Credit: Ars Electronica / Mario Schmidhumer

And what are the next steps for this project?

Dorotea Dolinšek: I am currently stationed at the Ars Electronica Center’s BioLab, where I will be dedicating my time until the end of June. This space serves as my primary workspace for the project, where I collaborate with scientist Anastasia Bragina. Simultaneously I am remotely developing the exoskleletion-design with designer Barbara Susnik. Upon returning to Kersnikova Institute, we have plans to construct the technological part of the project together with artist Dimitri Morozov. I feel grateful to collaborate with such an exceptional assemblage of wonderful experts. Once the project reaches its completion, it will be showcased at the highly anticipated Ars Electronica Festival, scheduled to take place in September. This prestigious event will serve as a platform for presenting the finished outcome of our collective efforts.

Any plans for the future?

Dorotea Dolinšek: My focus is on the current, ongoing pursuit of cultivating and expanding my artistic practice.

Do you have any tips for aspiring media artists who want to participate in residences?

Dorotea Dolinšek: When it comes to applying for EMAP, I believe it is essential to carefully consider and select the right partner and institution to collaborate with. Having a strong idea, accompanied y a well-thought-out plan, is of course crucial. Then again, what might be even more crucial is the flexibility one should possess to turn everything one has made upside down or even destroy in order to get to the core of the initial point of departure.

This and other exciting projects will be on display at the Ars Electronica Festival from September 6 to 10, 2023.

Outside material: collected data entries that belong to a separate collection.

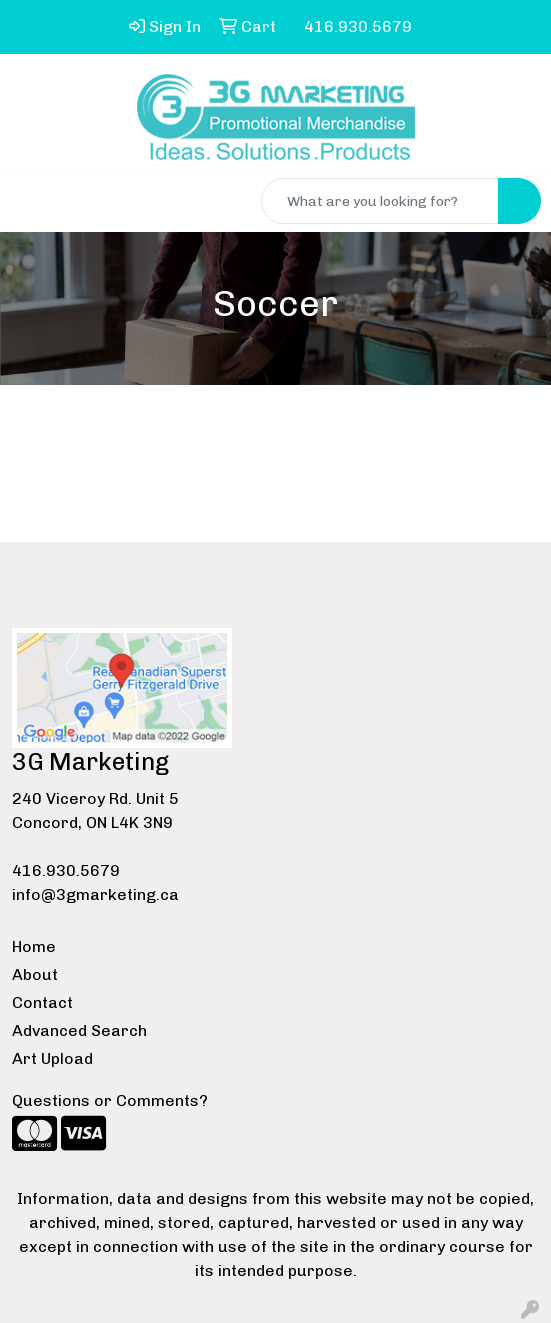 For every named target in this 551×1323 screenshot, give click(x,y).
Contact (42, 1002)
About (35, 974)
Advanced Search (79, 1030)
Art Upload (52, 1058)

Dorotea Dolinšek is Ljubljana based post media artist. She holds a bachelor degree in painting that she gained at Academy of fine arts in Venice. Currently, she’s working on her master thesis at Academy in Ljubljana, Video and new media art department. She’s collaborating with Kersnikova Institute (Kapelica Gallery) since 2020. In 2021 she received a student award at the International Festival of Computer Arts in Maribor, Slovenia.